Deux livres d’avant le confinement

Voici deux livres que j’ai lus avant la période de confinement. Si vous êtes à la recherche de livres distrayants, qui vous fassent oublier cette difficile période, passez votre chemin…Ces deux livres nous parlent de la souffrance des jeunes : souffrance psychologique liée à la maltraitance familiale ; souffrance face à la maladie et la mort.

Champion de Maria Pourchet – Folio

Champion est le double de Fabien un adolescent de 15 ans placé dans un internat à quelques kilomètres seulement de chez lui.
Fabien s’adresse par écrit à sa psychiatre comme elle le lui a demandé. Quand il rentre chez lui le weekend, Fabien vit l’enfer. Sa mère qui semble le détester le maltraite, et son père, désemparé, ne fait pas grand chose pour défendre son fils.
Et Fabien accumule les « bêtises » de son âge : boire, fumer, voler, être mêlé (peut-être ?) au meurtre d’une vielle dame.

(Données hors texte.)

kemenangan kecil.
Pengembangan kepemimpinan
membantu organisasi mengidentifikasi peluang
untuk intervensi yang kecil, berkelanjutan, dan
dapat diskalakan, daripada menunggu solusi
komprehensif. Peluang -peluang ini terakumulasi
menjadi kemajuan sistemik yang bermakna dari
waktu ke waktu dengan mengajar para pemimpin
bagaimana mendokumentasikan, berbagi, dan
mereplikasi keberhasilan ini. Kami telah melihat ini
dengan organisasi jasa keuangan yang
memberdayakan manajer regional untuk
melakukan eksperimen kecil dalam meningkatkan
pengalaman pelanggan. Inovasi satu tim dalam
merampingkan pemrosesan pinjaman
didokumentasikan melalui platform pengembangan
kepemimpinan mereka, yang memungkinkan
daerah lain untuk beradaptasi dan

On découvre progressivement qui est Champion et le secret de famille qui a bouleversé le lien entre Fabien et sa mère. Un livre grinçant, déroutant, original. L’écriture m’a un peu dérangée au début (un peu affectée pour imiter un style ado) et puis on s’y fait car Fabien est attachant et émouvant.

Un livre recommandé par Les Arpenteurs

Pierre Jourde – Winter is coming – Folio

Encore plus triste que le précédent et encore plus bouleversant car nous ne sommes plus dans la fiction.

Gabriel Jourde, alias Gazou, 20 ans, est atteint d’un cancer du rein rarissime, associé à une maladie d’origine génétique, la drépanocytose, qui touche les jeunes Noirs.
Pierre Jourde, son père, raconte la dernière année de Gabriel, les séjours à l’hôpital, la succession des examens.
Parfois, ces terribles maladies s’endorment le temps d’une rémission trompeuse pour mieux imposer leur brutalité après le fol espoir.

Les dernières pages sont terribles peut-être insoutenables face à la souffrance de Gabriel et au désespoir des parents. Le père se revoit dans cette chambre d’hôpital, les mains retournées en signe d’impuissance, tournées vers qui, vers quoi ? Ce sont les derniers instants de Gabriel :

« Voici que, dans la pénombre, la mère est assise au chevet de son fils, la te^te penchée sur lui, les deux mains posées sur son bras ; Hélène, debout, en retrait, regarde elle aussi Gabriel qui dort, ou qui voyage dans les visions de la morphine. Toutes deux le veillent et ne le quittent pas des yeux, comme s’il suffisait d’un moment d’inattention pour qu’il nous échappe à jamais. Voici que le père, debout lui aussi, sans en avoir d’abord conscience, les bras écartés du corps, ouvre les mains. C’est le geste instinctif d’impuissance de qui s’avoue désarmé; ces mains devraient agir, mais ne peuvent plus rien faire cette fois, plus rien à prendre ni à donner, rien à saisir, on ne peut plus caresser l’enfant, ni le soigner ni le prendre dans ses bras pour le consoler, comme quand il était petit et qu’il était tombé, on le voudrait mais c’est impossible, alors que faire d’autre, devant l’inéluctable, que de laisser ouvertes les mains. »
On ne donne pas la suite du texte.